Every week, On The Apron brings you features editor Dominick Suzanne-Mayer’s observations about the latest developments in and around WWE.

Before we kick off this week’s On The Apron, a brief announcement. I’ve been writing more and more installments of the column in a list-esque format as of late, instead of the wordy diatribes on which On The Apron was founded. I’ve decided to stick with this going forward because a) everybody loves lists, just ask Buzzfeed and b) it lets me talk about more angles of a given week of WWE television than I can in an editorial-style piece. So, much like Montell Jordan before me, this is how we’ll do it from now on. Cool? Cool.

1) Big Show is into trucks now? I mean, okay.

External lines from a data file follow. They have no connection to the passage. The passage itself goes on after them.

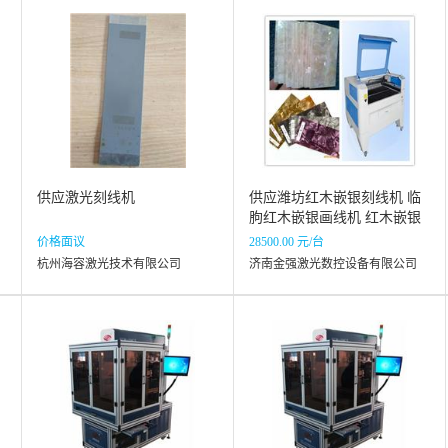
供应激光刻线机
供应潍坊红木嵌银刻线机 临
朐红木嵌银画线机 红木嵌银
雕刻机厂家
价格面议
28500.00 元/台
杭州海容激光技术有限公司
济南金强激光数控设备有限公司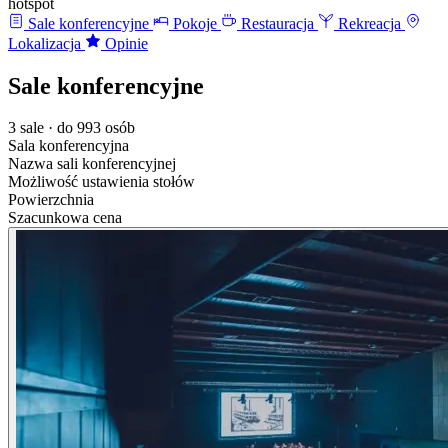
hotspot
Sale konferencyjne
Pokoje
Restauracja
Rekreacja
Lokalizacja
Opinie
Sale konferencyjne
3 sale · do 993 osób
Sala konferencyjna
Nazwa sali konferencyjnej
Możliwość ustawienia stołów
Powierzchnia
Szacunkowa cena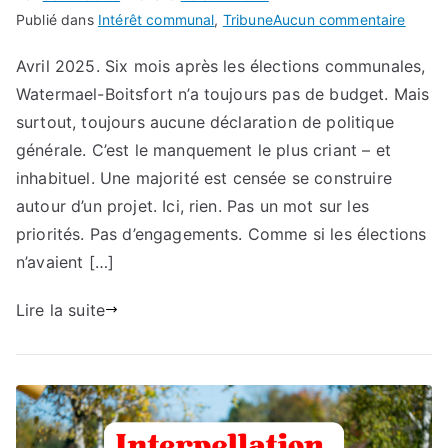
sur
Publié dans
Intérêt communal
,
Tribune
Aucun commentaire
Tribun
Avril 2025. Six mois après les élections communales,
1170
Watermael-Boitsfort n’a toujours pas de budget. Mais
–
Une
surtout, toujours aucune déclaration de politique
comm
générale. C’est le manquement le plus criant – et
sans
inhabituel. Une majorité est censée se construire
budge
autour d’un projet. Ici, rien. Pas un mot sur les
une
priorités. Pas d’engagements. Comme si les élections
comm
n’avaient […]
sans
vision
Lire la suite
?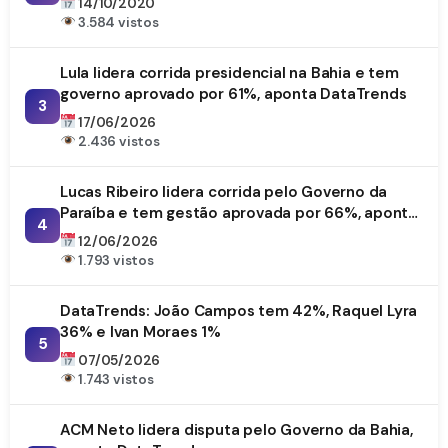
14/10/2020
3.584 vistos
Lula lidera corrida presidencial na Bahia e tem
governo aprovado por 61%, aponta DataTrends
3
17/06/2026
2.436 vistos
Lucas Ribeiro lidera corrida pelo Governo da
Paraíba e tem gestão aprovada por 66%, aponta
4
DataTrends
12/06/2026
1.793 vistos
DataTrends: João Campos tem 42%, Raquel Lyra
36% e Ivan Moraes 1%
5
07/05/2026
1.743 vistos
ACM Neto lidera disputa pelo Governo da Bahia,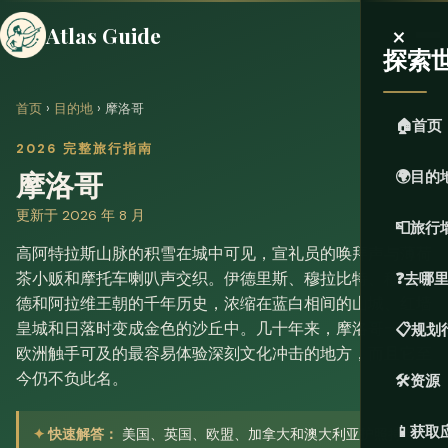
×
Atlas Guide
探索
首页
›
目的地
› 摩洛哥
🏠
首页
2026 完整旅行指南
摩洛哥
🌍
目的
更新于 2026 年 8 月
📮
旅行
高阿特拉斯山脉的积雪在城中可见，宣礼员的唤拜声与薄荷
茶小贩和摩托车喇叭声交织。伊德里斯、穆拉比特、穆瓦希
❓
去哪
德和阿拉维王朝的千年历史，浓缩在蓝白相间的山城、红墙
皇城和日落时变成金色的沙丘中。几十年来，摩洛哥一直是
📋
规划
欧洲触手可及的最容易体验深刻文化冲击的地方，而且它至
今仍不负此名。
🛠️
资源
📱
获取
快速解答：
美国、英国、欧盟、加拿大和澳大利亚护照持有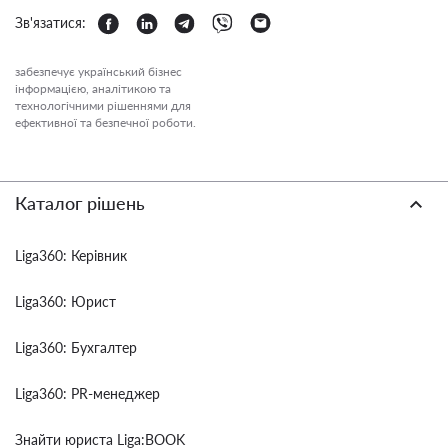
Зв'язатися:
забезпечує український бізнес
інформацією, аналітикою та
технологічними рішеннями для
ефективної та безпечної роботи.
Каталог рішень
Liga360: Керівник
Liga360: Юрист
Liga360: Бухгалтер
Liga360: PR-менеджер
Знайти юриста Liga:BOOK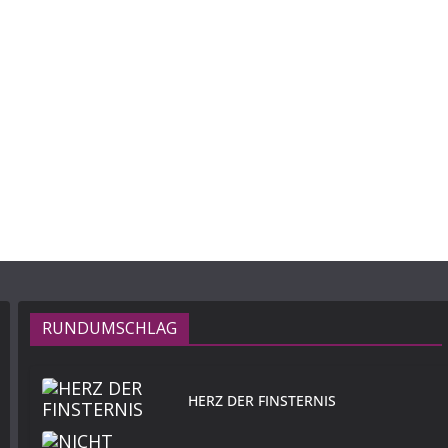
RUNDUMSCHLAG
HERZ DER FINSTERNIS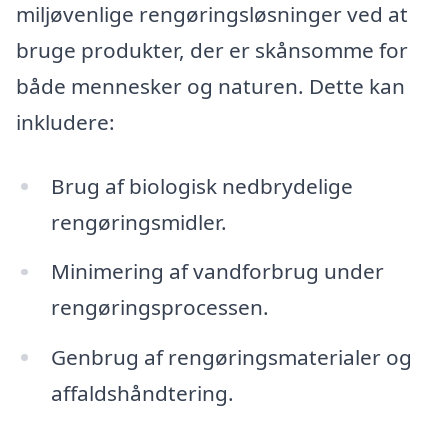
miljøvenlige rengøringsløsninger ved at
bruge produkter, der er skånsomme for
både mennesker og naturen. Dette kan
inkludere:
Brug af biologisk nedbrydelige
rengøringsmidler.
Minimering af vandforbrug under
rengøringsprocessen.
Genbrug af rengøringsmaterialer og
affaldshåndtering.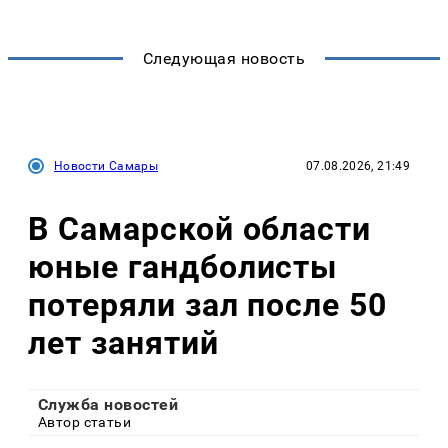
Следующая новость
Новости Самары
07.08.2026, 21:49
В Самарской области
юные гандболисты
потеряли зал после 50
лет занятий
Служба новостей
Автор статьи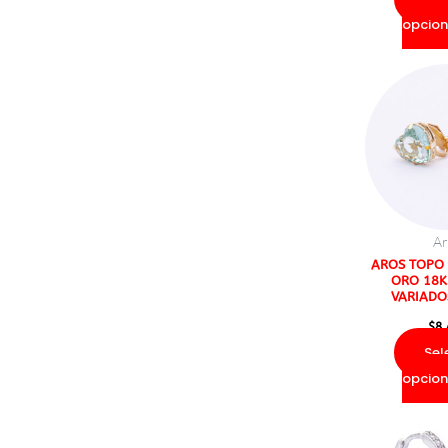
opcion
Ar
AROS TOPO 
ORO 18K
VARIADO
$
8
Sel
opcion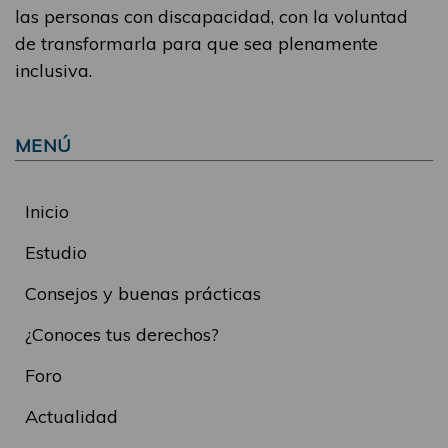
las personas con discapacidad, con la voluntad
de transformarla para que sea plenamente
inclusiva.
MENÚ
Inicio
Estudio
Consejos y buenas prácticas
¿Conoces tus derechos?
Foro
Actualidad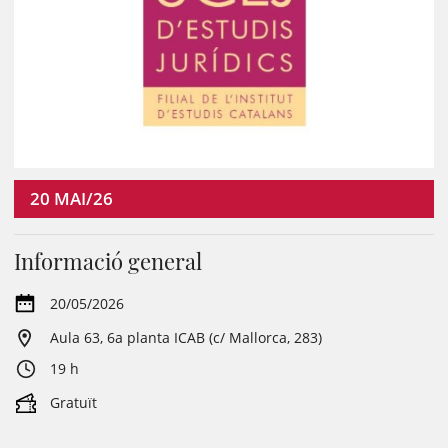
20
MAI/26
Informació general
20/05/2026
Aula 63, 6a planta ICAB (c/ Mallorca, 283)
19 h
Gratuït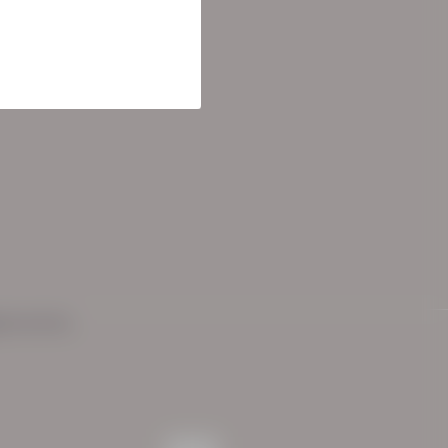
ementen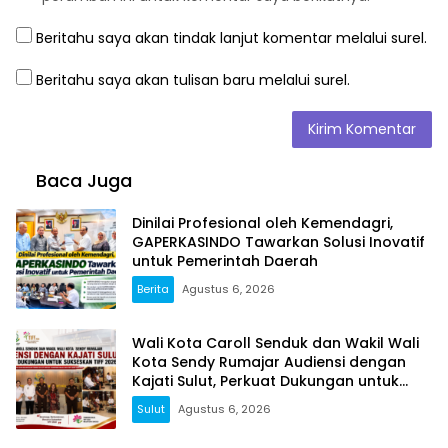
Beritahu saya akan tindak lanjut komentar melalui surel.
Beritahu saya akan tulisan baru melalui surel.
Baca Juga
Dinilai Profesional oleh Kemendagri,
GAPERKASINDO Tawarkan Solusi Inovatif
untuk Pemerintah Daerah
Berita
Agustus 6, 2026
Wali Kota Caroll Senduk dan Wakil Wali
Kota Sendy Rumajar Audiensi dengan
Kajati Sulut, Perkuat Dukungan untuk
Sukseskan TIFF 2026
Sulut
Agustus 6, 2026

Big Show has genuinely been a delight to watch as of late. Paul Wight has given a really dumb storyline more pathos than it objectively deserves, throwing tear-stained hands on the regular and convincing people that sure, your malevolent bosses are perfectly and legally able to purchase your mortgage without your consent! Last night’s Raw offered up a pair of bookending gems. The show began with Big Show apparently standing outside a seedy club, the brick wall behind him surprisingly well-lit, spewing invective at The Authority (because the McMahon-Helmsley Faction is so 2001) after supposedly hacking into WWE’s live feed. I like to imagine Show is quite familiar with a Unix system, and was really stoked to find out that HE KNOWS THIS.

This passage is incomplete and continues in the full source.